Posting by Mimi Davis

What a striking day! On Thursday we left early for the Hangzhou Buddhist College and Lingyin Temple, which are nestled in the hills behind West Lake. It was nice to finally be out in nature after being in the bustling city the last two weeks. The absence of honking cars and mopeds was pleasantly noticeable. After taking a brief tour of the college, we talked with Buddhist monk, Huejun Ha, about the history of Buddhism in ancient and how it is evolving to address modern China and globalization.
Lunch with the monks was truly an experience. There were three basic rules:No cell phones, no talking, and no wasting food. NCTA teachers were seated facing several rows of monks dressed in gray and gold robes. The lunch "ritual" began with a repeating bell and chant. A procession of monks then filed in with buckets of food that they quickly ladled into each person's bowl. In the absence of our usual lunch chatter the vegetarian meal was over quickly, but it felt an overwhelming sense of privilege to have been allowed to peek into their daily lives like this. Each monk cleared their own place and washed their own dishes and then returned them to their seat for the next meal.

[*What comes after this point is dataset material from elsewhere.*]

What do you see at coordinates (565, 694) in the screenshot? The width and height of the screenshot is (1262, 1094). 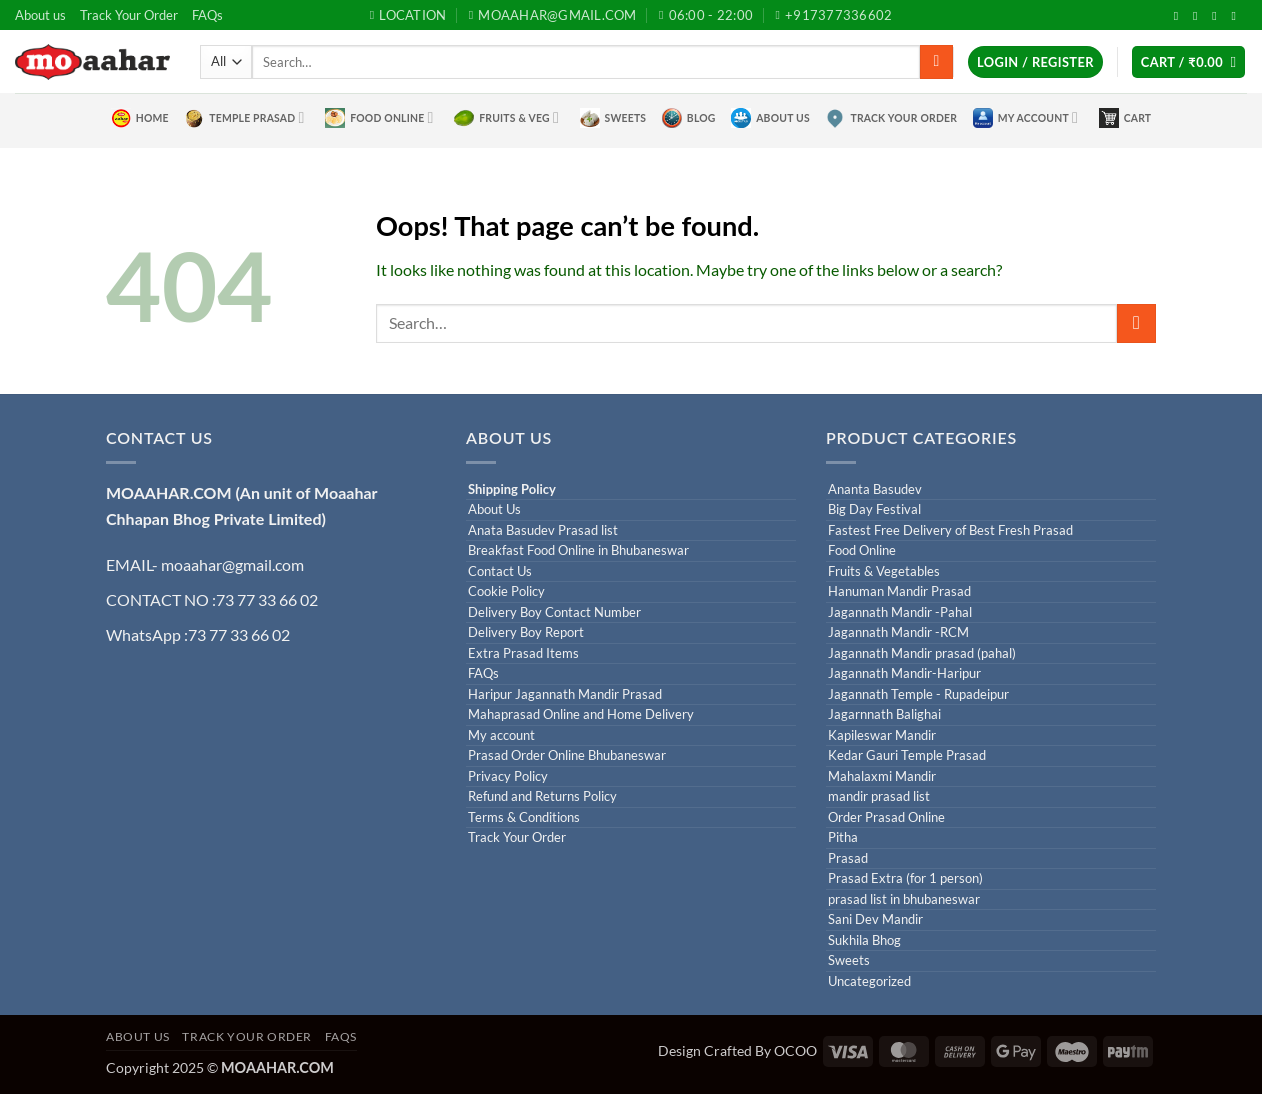 I see `Haripur Jagannath Mandir Prasad` at bounding box center [565, 694].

After lunch we met Mark Lu, a Chinese American from San Francisco who has been teaching English at the college here in Hangzhou for the last seven months. According to Mr Lu, the Lingyin Temple is one the most significant temples in the all of China. This was clear when we arrived. There were throngs of tourists and pilgrims climbing the cliffs to pray and see the grottos that contained religious rock carvings like the famous laughing Buddha. We climbed many stone steps to the top of one of these paths. I was thrilled to see a water vendor at the top.
I'm not sure I have words for the temple itself. I was enthralled by the pilgrims who appeared to be cleansing themselves with incense before praying at the foot of the statues. The architecture, carvings, statues and people at each level fused ancient and modern China together.
Thursday evening a small group of us went to the night market for dinner. It's filled with stands of fresh meat and vegetables on skewers that you place in a basket and hand to vendors who grill and season it all. Served with crisp refreshing beer to counter the heat, this was one of the best meals of the trip.
Well deserved foot massages finished our day off.
The following morning I planned my first and only bike ride this trip...much more intimidating than I thought it would be- though they're are tons of people on bikes,mopeds and tuk tuks, the cars, tour busses, and trucks seriously outnumber them. There are bike lanes which are fenced off, but the intersections are insane. And everyone here goes about it all very nonchalantly. One of my Chinese hosts taught me how to be a pedestrian. He said, "Walk steadily and don't make any sudden movements, then everyone will go around you." When I asked him if he had ever been hit by a bicycle or moped he responded, "Oh yes, but it was my fault. I was rushing."